Wakil Presiden Pertama Riek Machar dilaporkan ditangkap setelah konvoi bersenjata yang dipimpin oleh pejabat pemerintah memasuki kediamannya di ibukota, Juba.
Misi PBB di Sudan Selatan (UNMISS) telah meminta semua pihak untuk melakukan pengekangan di tengah laporan penangkapan Wakil Presiden Pertama Riek Machar – saingan lama presiden negara itu Salva Kiir.
Kepala Umiss Nicholas Haysom mengatakan negara itu berisiko kehilangan “keuntungan yang dimenangkan dari tujuh tahun terakhir” jika negara terbaru dunia kembali ke “keadaan perang”, mengikuti laporan bahwa Machar ditangkap di kediamannya di ibukota, Juba.

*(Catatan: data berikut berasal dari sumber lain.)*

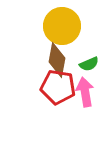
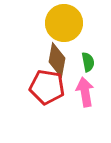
yellow circle: moved 2 px right, 3 px up
green semicircle: moved 1 px left, 2 px up; rotated 78 degrees counterclockwise
red pentagon: moved 11 px left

“Malam ini, para pemimpin negara itu berdiri di ambang kambuh ke dalam konflik yang meluas atau membawa negara ke depan menuju perdamaian, pemulihan dan demokrasi dalam semangat konsensus yang dicapai pada tahun 2018 ketika mereka menandatangani dan berkomitmen untuk menerapkan perjanjian damai yang direvitalisasi,” kata Haysom dalam sebuah pernyataan yang dirilis Kamis pagi.
Kembalinya pertempuran “tidak hanya akan menghancurkan Sudan Selatan tetapi juga mempengaruhi seluruh wilayah”, tambah Haysom.
Menurut Machar's Sudan People's Liberation Army di Partai Oposisi (SPLM/IO), konvoi 20 kendaraan bersenjata berat “dengan paksa memasuki” tempat tinggal wakil presiden pertama di Juba dan melucuti pengawalnya pada hari Rabu.
Menteri Pertahanan Negara dan Kepala Keamanan Nasional berada dalam konvoi yang menyampaikan surat perintah penangkapan kepada Wakil Presiden, kata SPLM/IO,
“Surat perintah penangkapan dikirimkan kepadanya dengan tuduhan yang tidak jelas,” menurut sebuah pernyataan, yang dibagikan di Facebook oleh Reath Muoch Tang, ketua Komite Hubungan Luar Negeri Machar.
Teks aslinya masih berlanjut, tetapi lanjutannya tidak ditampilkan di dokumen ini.